Allez, un peu de vécu de terrain, ça vous dit ?
Exemple 1 :
J’intervenais, il y a quelques années, sur un “chantier productivité” dans une papeterie.
Un problème qualité récurrent se posait lors du transport des bobines. En effet, pour déplacer la bobine (6 à 700 kg), un chariot élévateur muni d’un axe devait insérer celui-ci dans son mandrin en carton pour la soulever. La manœuvre étant assez délicate, il n’était pas rare que l’axe vienne taper dans le papier, juste à côté du mandrin et occasionne “des bugnes” (autant de feuilles rejetées plus tard).
Le groupe de progrès a alors proposé une contre-mesure sous la forme d’un flasque à insérer dans le mandrin avant la prise. Excellente idée !
La discussion a ensuite “dérapé vers le perfectionnisme”.
Il faudrait un flasque constitué d’une âme métallique et recouvert d’un caoutchouc « ni trop dur, ni trop mou » … bla-bla-bla … et il faudrait consulter tel fournisseur, en lui demandant un devis pour un proto … RE bla-bla-bla !
Inutile de vous dire combien cela m’a gonflé” !!!
Je suis passé en “mode Mac Gyver”, et avec le gars de la Maintenance qui était dans le groupe, nous avons immédiatement bricolé un flasque de fortune en contreplaqué avec un bout de tuyau de récupération (voir photo ci-dessous).
Ainsi, nous avons pu le tester le jour même … et nous rendre compte qu’il fallait faire quelques ajustements.
Mais la cerise sur le gâteau, c’est qu’après un test de deux jours en conditions réelles, nous avons pu quantifier le nombre de coups évités et par extrapolation, le coût annuel de non-qualité résultant.
Allez “chui” sympa, je vous le donne … environ 100 k€/an !!!
Exemple 2 :
Je suis intervenu, il y a quelques années, dans une fromagerie qui fabriquait 300 000 camemberts par jour. Il fallait que cela “dépote”.
Le chantier de progrès intervenait sur la fin du flux, là où le camembert est mis en boite.

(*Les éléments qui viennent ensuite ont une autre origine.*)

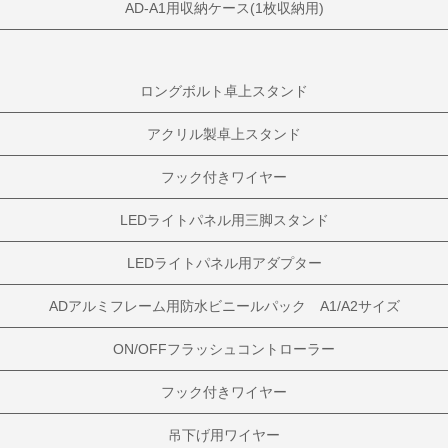
AD-A1用収納ケース(1枚収納用)
ロングボルト卓上スタンド
アクリル製卓上スタンド
フック付きワイヤー
LEDライトパネル用三脚スタンド
LEDライトパネル用アダプター
ADアルミフレーム用防水ビニールパック A1/A2サイズ
ON/OFFフラッシュコントローラー
フック付きワイヤー
吊下げ用ワイヤー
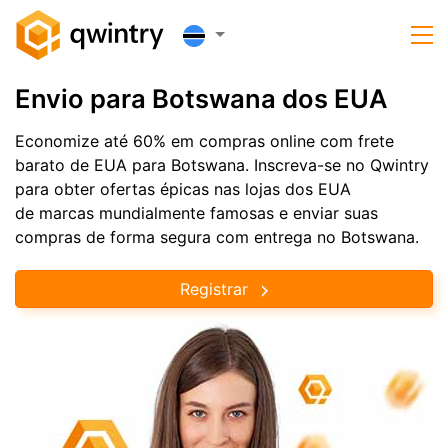
Envio para Botswana dos EUA
Economize até 60% em compras online com frete
barato de EUA para Botswana. Inscreva-se no Qwintry
para obter ofertas épicas nas lojas dos EUA
de marcas mundialmente famosas e enviar suas
compras de forma segura com entrega no Botswana.
Registrar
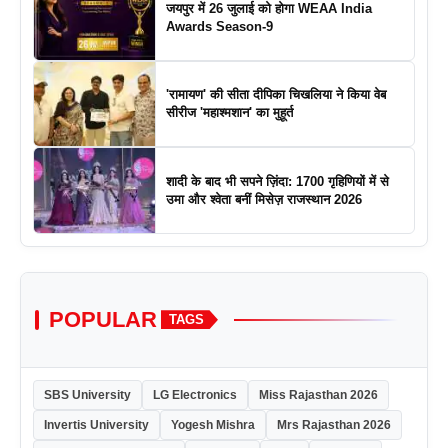
जयपुर में 26 जुलाई को होगा WEAA India
Awards Season-9
'रामायण' की सीता दीपिका चिखलिया ने किया वेब
सीरीज 'महाश्मशान' का मुहूर्त
शादी के बाद भी सपने ज़िंदा: 1700 गृहिणियों में से
उमा और श्वेता बनीं मिसेज़ राजस्थान 2026
POPULAR
TAGS
SBS University
LG Electronics
Miss Rajasthan 2026
Invertis University
Yogesh Mishra
Mrs Rajasthan 2026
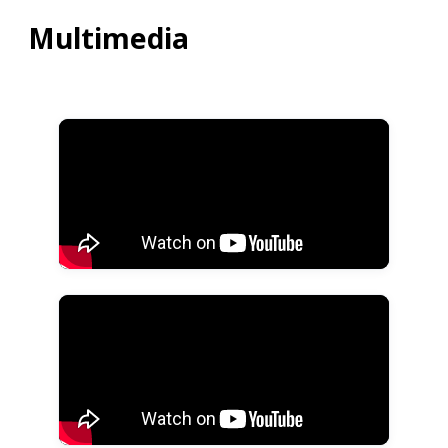
Multimedia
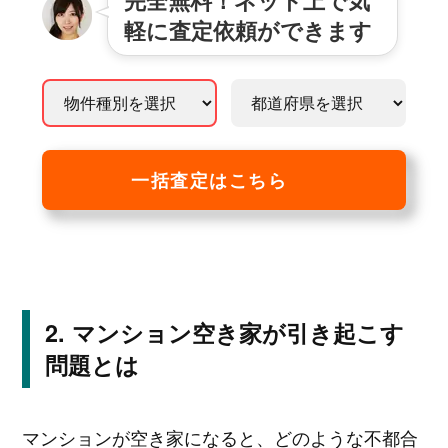
完全無料！ネット上で気
軽に査定依頼ができます
一括査定はこちら
マンション空き家が引き起こす
問題とは
マンションが空き家になると、どのような不都合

Un opérateur alimentait la chaine de conditionnement en fond et en couvercle. Un contrôle automatique était fait sur chaque élément. Les couvercles défectueux étaient éjectés par soufflette pour tomber dans une poubelle.

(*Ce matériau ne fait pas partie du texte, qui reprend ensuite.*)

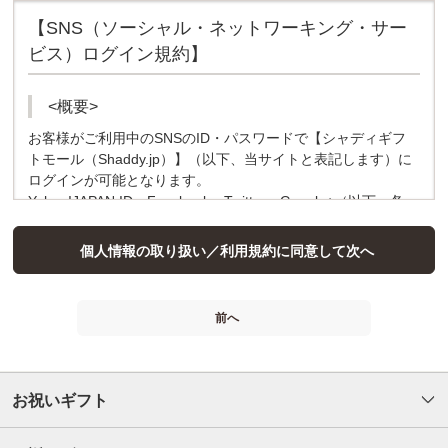
2. 個人情報の取得に応じることの任意性について
【SNS（ソーシャル・ネットワーキング・サー
個人情報の記入（含む入力）は任意ですが、お客様の個人情報を記入頂く紙
ビス）ログイン規約】
面（含む画面）に「必須入力項目」等の注意書きがある項目については、記
入されない場合はお客様の認識ができず、お客様からのご要望にお応えでき
ません。
<概要>
お客様がご利用中のSNSのID・パスワードで【シャディギフ
3. 安全管理措置
トモール（Shaddy.jp）】（以下、当サイトと表記します）に
ログインが可能となります。
基本方針の策定
Yahoo!JAPAN ID、Facebook、Twitter、Google+（以下、各
個人情報の適正な取扱いを確保し、質問及び苦情処理の窓口をお知らせする
ため、本基本方針を定めております。
SNSと表記します）のID・パスワードをご利用いただけま
個人情報保護マネジメントシステムへの準拠
す。
個人情報の取り扱い／利用規約に同意して次へ
個人情報の取扱いに関し、個人情報保護に関する法令及び所管省庁、業界ガ
※各SNSのID情報は暗号化され各SNSサイトと連携されますの
イドライン等の規範の遵守に加え、「個人情報保護マネジメントシステム－
で、SNSのログインパスワードを当サイトで保持することは
要求事項」（JIS Q 15001）に準拠した「個人情報保護マネジメントシステ
ありません。 また、当サイトのログインパスワードを各
ム」を策定、その要求事項に準拠した取り扱いを継続しております。
前へ
SNSサイトに連携することはございません。
個人データの取扱いに係る規律の整備
取得、利用、保存、提供、削除・廃棄等の段階ごとに、取扱方法、責任者・
担当者及びその任務等について個人情報保護規程を策定
【利用規約】
組織的安全管理措置
各SNSのサイトIDで当サイトにログインされる際は、下記の
お祝いギフト
利用規約を必ずお読みください。
個人データの取扱いに関する責任者（個人情報保護管理者）を設置
当社は、各SNSと連携し、下記の通り取扱いをいたします。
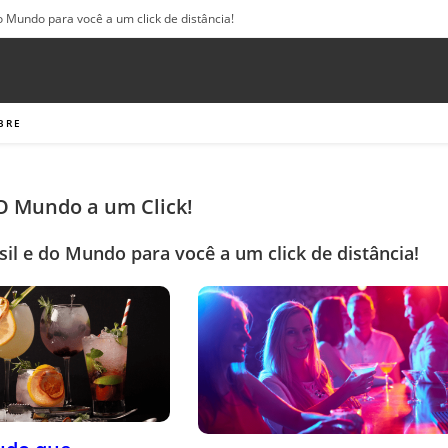
o Mundo para você a um click de distância!
BRE
 O Mundo a um Click!
sil e do Mundo para você a um click de distância!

Le souci était que bien souvent, sous la force du souffle, le couvercle tombait par terre.
Salissures, risque de sécurité (dû au sol rendu glissant) et travail pour nettoyer le tout. Beaucoup de Mudas (gaspillages)!

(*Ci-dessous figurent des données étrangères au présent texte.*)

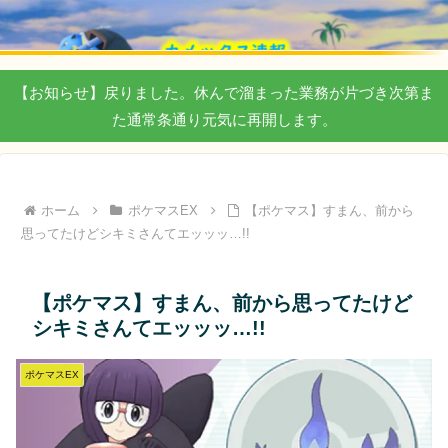
【お知らせ】戻りました。休んで溜まった業務が片づき次第ま
た通常条通り元気に再開します。
ホーム
ポケマスEX
【ポケマス】すまん、前から
思ってたけどシキミさんてエッッッ…!!
【ポケマス】すまん、前から思ってたけど
シキミさんてエッッッ…!!
ポケマスEX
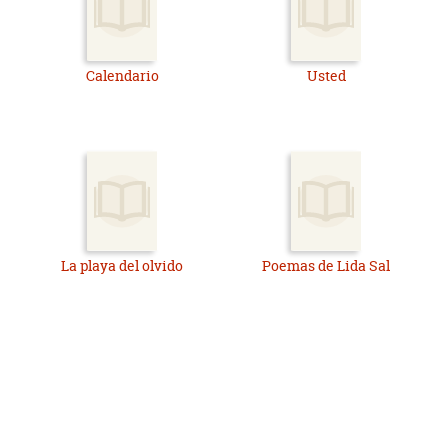
Calendario
Usted
La playa del olvido
Poemas de Lida Sal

Le problème identifié, le groupe a proposé d’ajouter un petit carter pour guider 100 % des couvercles éjectés vers la poubelle. Jusque-là, good!
Pourtant, l’intervention suivante arrivée (un mois après !!!), rien n’avait été fait !
Je demande au groupe qui me répond “tranquillement” qu’une demande a été faite à la Maintenance pour réaliser un carter en tôle qui soit peint (histoire de faire propre et pro).
Vous commencez à me connaitre … cette passivité m’a passablement “énervé” !
Toujours en “mode Mac Gyver”, je suis allé chercher un carton propre dans une poubelle, … une paire de ciseaux, un rouleau de scotch et hop, 5 minutes après il y avait un carter improvisé.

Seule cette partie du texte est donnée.